Le fils du commandant
Récit rabbinique (Union soviétique, vers 1975)
Ce récit a été raconté au nom d'un rabbin ayant exercé ses fonctions au temps de l'Union soviétique. Sans être formellement interdite, la pratique de la circoncision était mal vue et les Juifs étaient souvent amenés à ne pas la faire parce que les conditions n'étaient pas réunies pour cela.
Comme le texte précédant, ce récit témoigne de l’attachement pour la mitsva de la circoncision que ressent tout juif, même extrêmement éloigné de toutes les autres mitsvot.
Le mohel entendit frapper à sa porte. Qui pouvait bien venir chez lui? se demanda-t-il. De fait, rares étaient ceux qui osaient braver la morale communiste de l'époque. Encore plus rares étaient ceux qui osaient faire circoncire leur fils. Il alla ouvrir et se retrouva devant un officier russe dont le gabarit était imposant. Il lui demanda ce qu'il lui voulait avec une certaine appréhension. Même en étant en règle, il était toujours possible d'être pris en défaut par suite de l'interprétation tatillonne et mal intentionnée de la loi.

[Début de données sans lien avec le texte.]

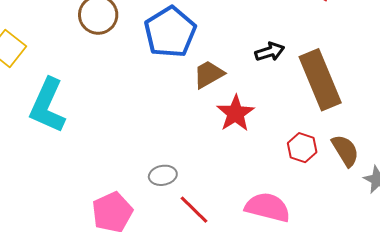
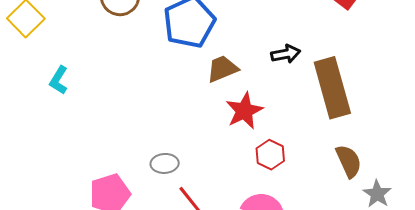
cyan L-shape: (48, 106) -> (59, 80), size x0.5
red hexagon: (302, 148) -> (270, 155), moved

L'officier le rassura: il n'avait rien contre lui. Il était seulement venu lui demander de circoncire son fils. La stupéfaction du mohel était grande, mais il posa les questions qu'il fallait: obtenant toute les assurances nécessaires sur la qualité de juive de la mère, il poursuivit la discussion et s'enquit des modalités pratiques pour circoncire l'enfant. L'officier lui indiqua l'adresse: l'appartement aurait la porte ouverte.
Inquiet par cette procédure peu usuelle susceptible de cacher un piège, le mohel n’avait pas avoir le choix. Il ne pouvait se soustraire à ses obligations : il lui fallait faire entrer cet enfant dans l'alliance d'Abraham. Secondé par un de ses amis, il trouva l'appartement, y entra, et procéda à la circoncision.

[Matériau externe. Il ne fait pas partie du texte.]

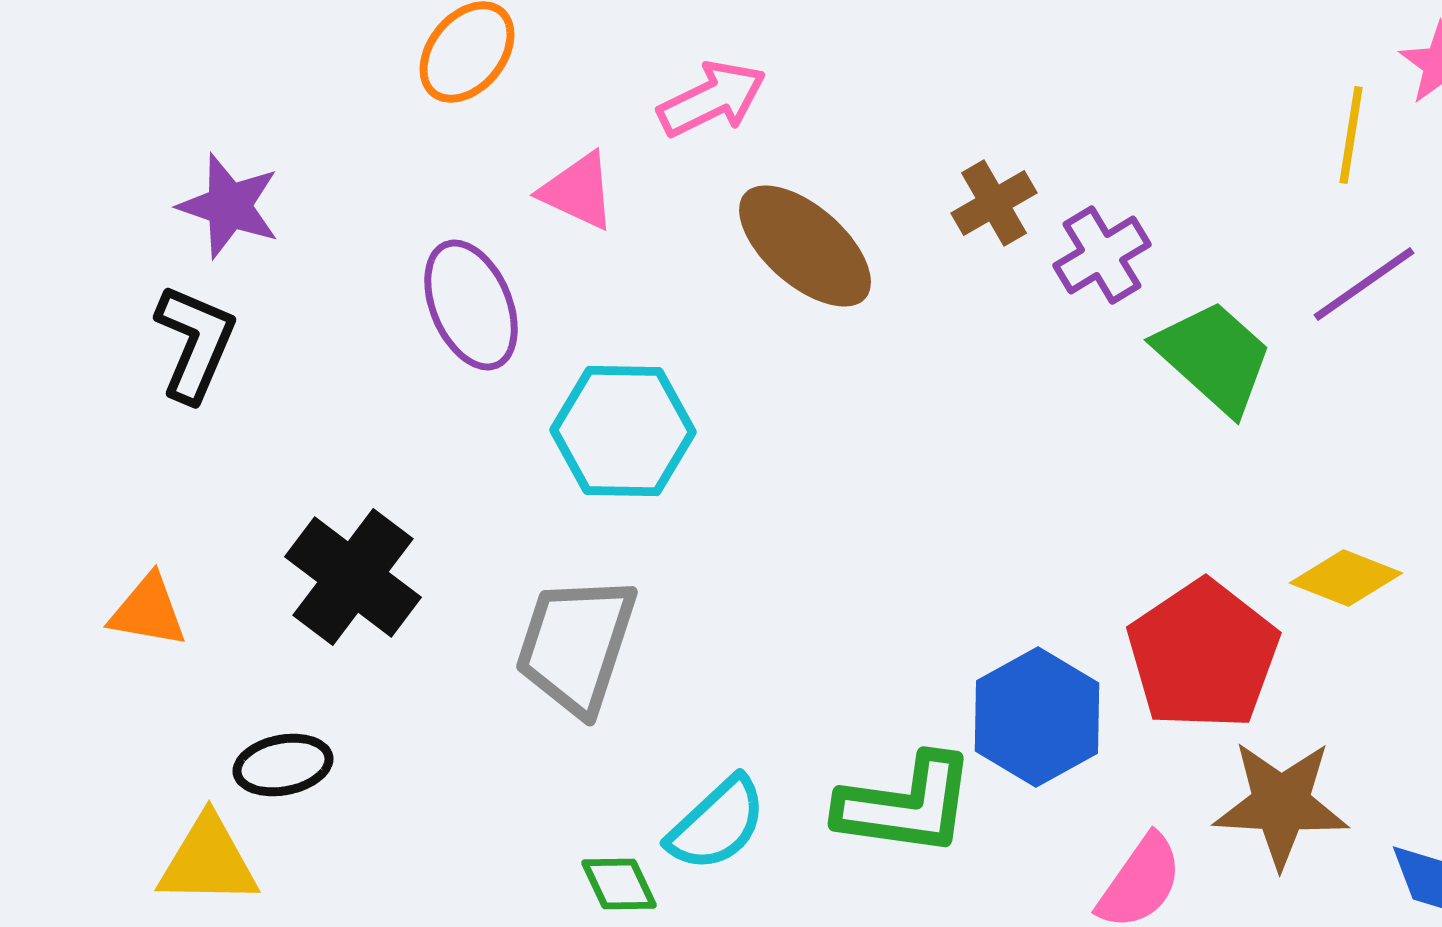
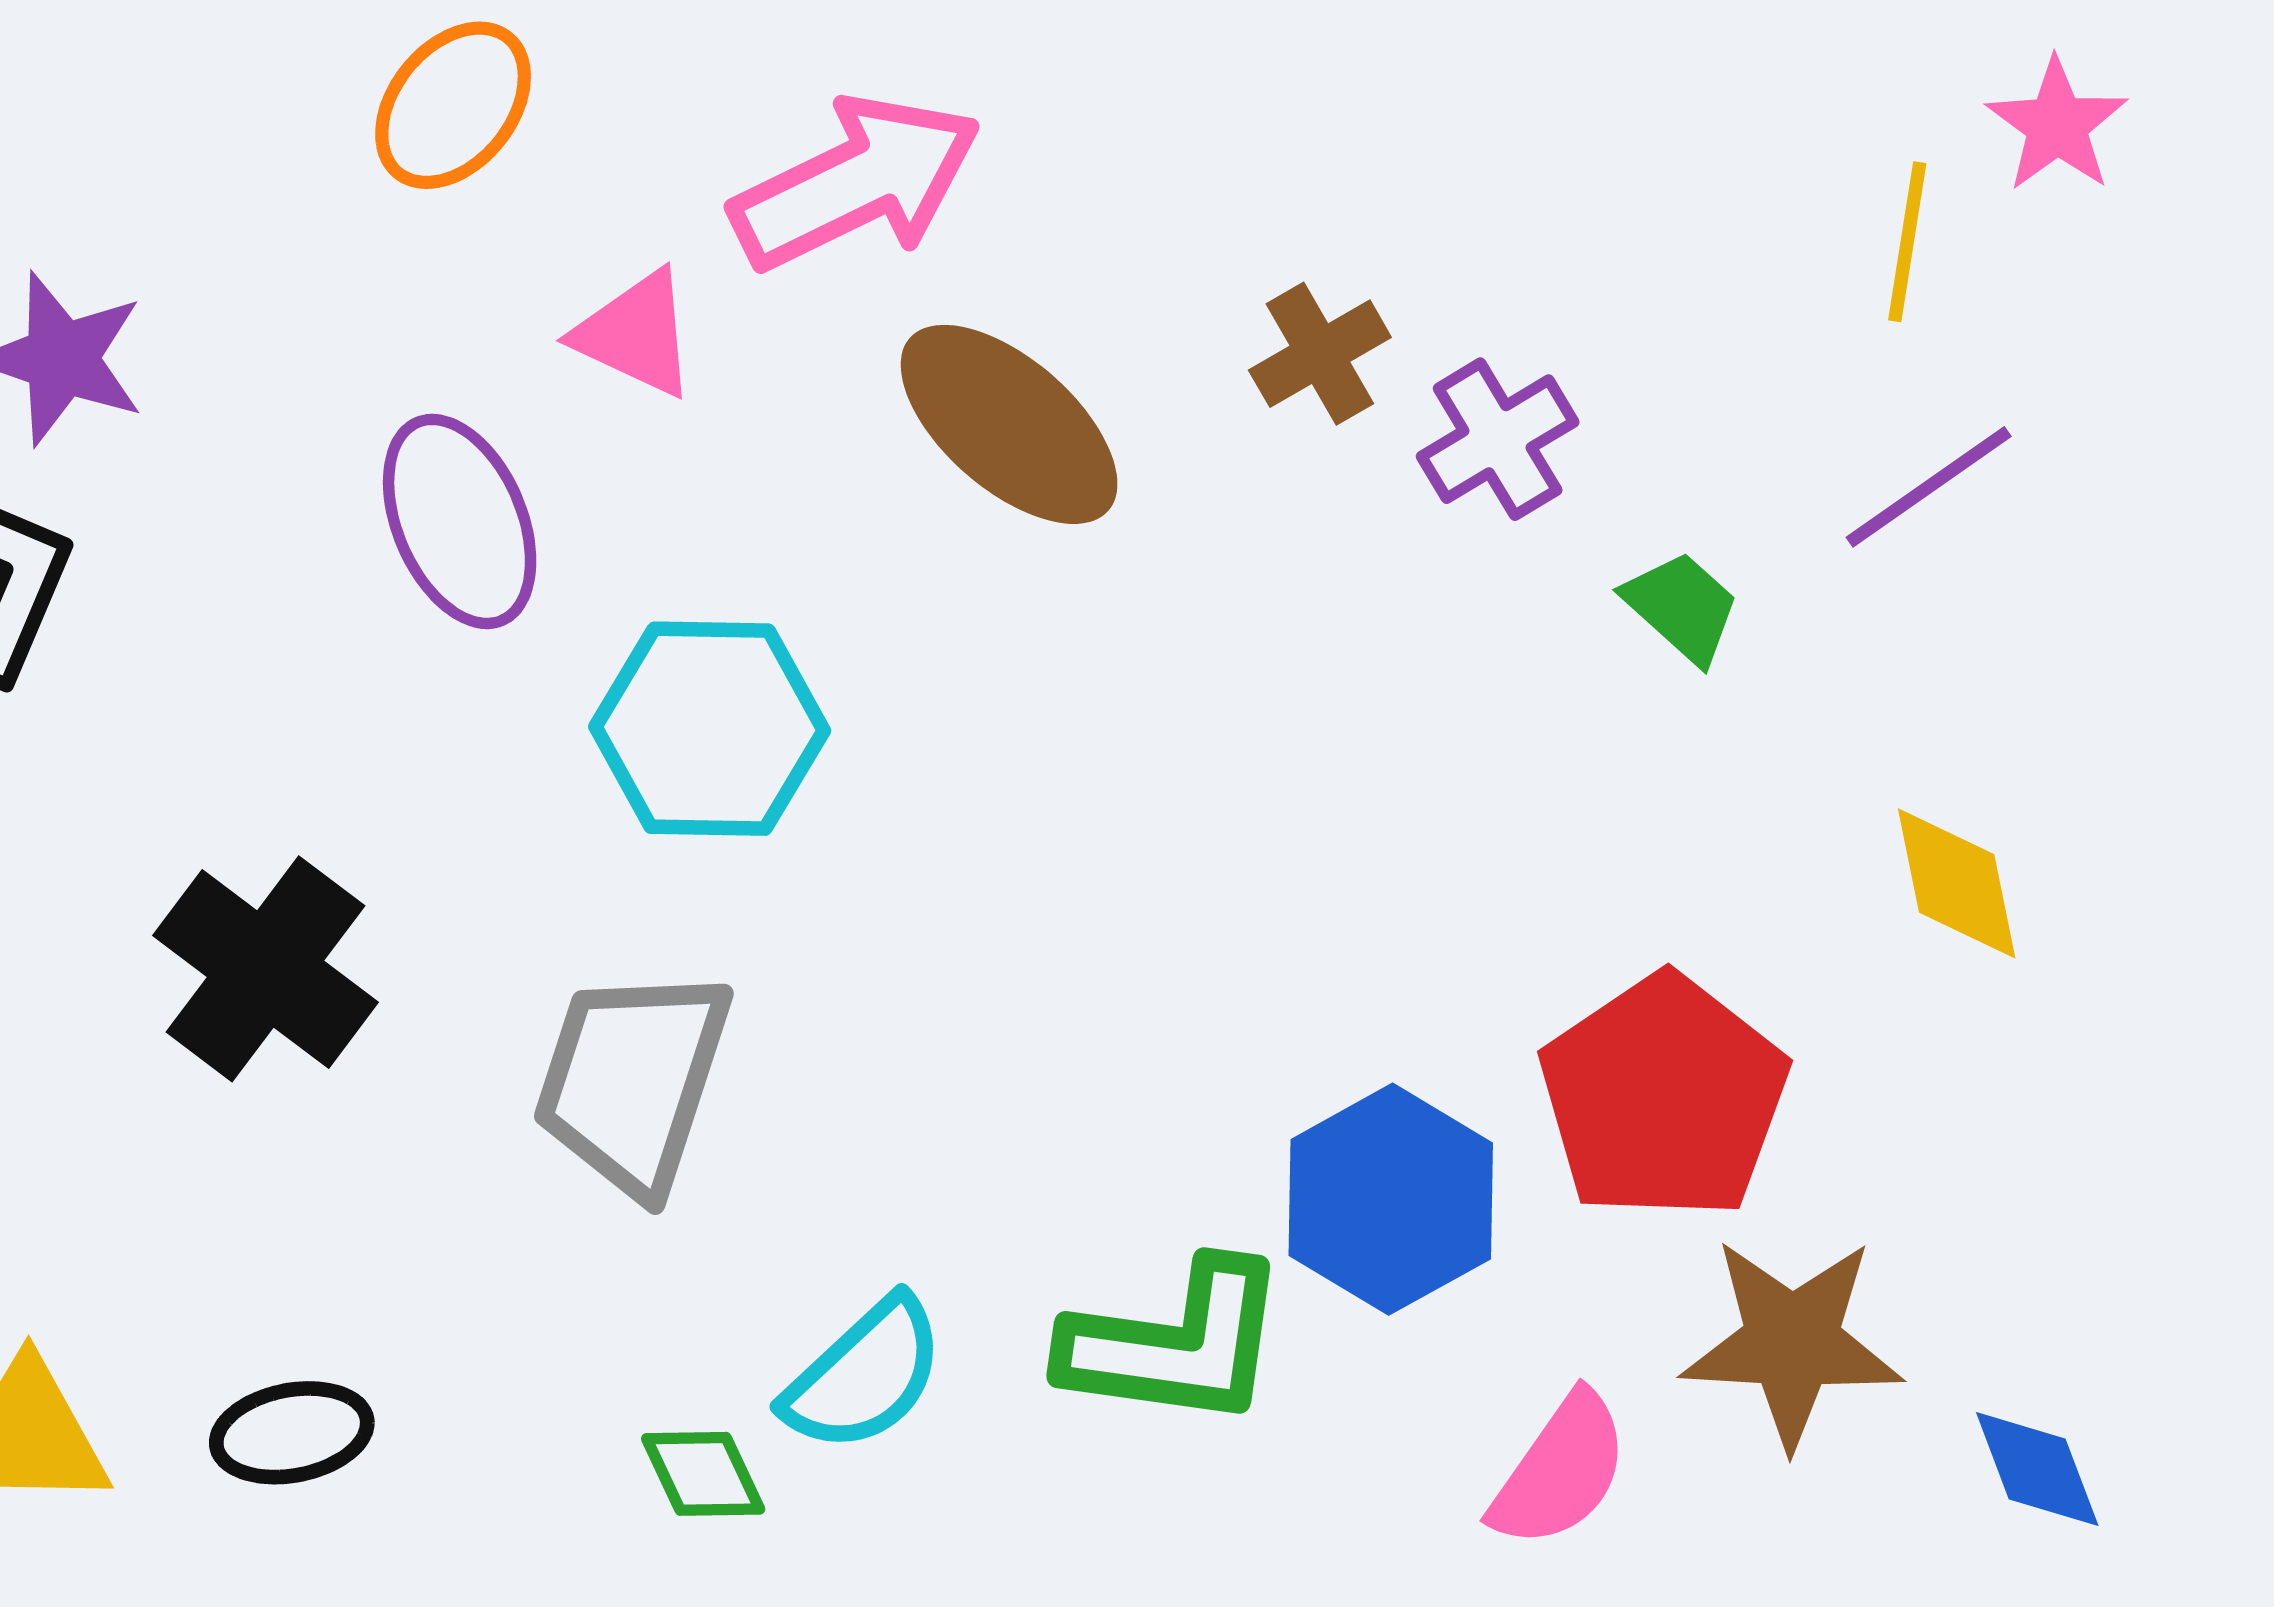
pink arrow: (712, 99) -> (856, 183), size x1.4
green trapezoid: (1214, 357) -> (1682, 607), size x0.6
yellow diamond: (1346, 578) -> (1957, 883), moved, turned 57
black ellipse: (283, 765) -> (292, 1433), moved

Quelques temps plus tard, l'officier frappa de nouveau à sa porte. Il le remercia pour la circoncision bien faite et n'ayant posé aucune complication médicale.
Alors, le mohel tint à lui poser une question qui le tracassait.

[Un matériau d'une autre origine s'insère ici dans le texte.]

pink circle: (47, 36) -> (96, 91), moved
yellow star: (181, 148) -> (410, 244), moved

"Expliquez-moi pourquoi vous vous préoccupez de la circoncision de votre fils alors que vous êtes un important officier soviétique et comme tel, peu enclin à respecter les différentes mitsvot de la Torah? "
L'officier lui répondit laconiquement. C'était très simple. « Je suis juif et mon fils aussi. C’est pourquoi je le fais circoncire à huit jours, car c'est une vieille tradition familiale ».
Le mohel fut très ému de constater la force de l'attachement à cette mitsva particulière même chez des personnes très éloignées de la religion juive.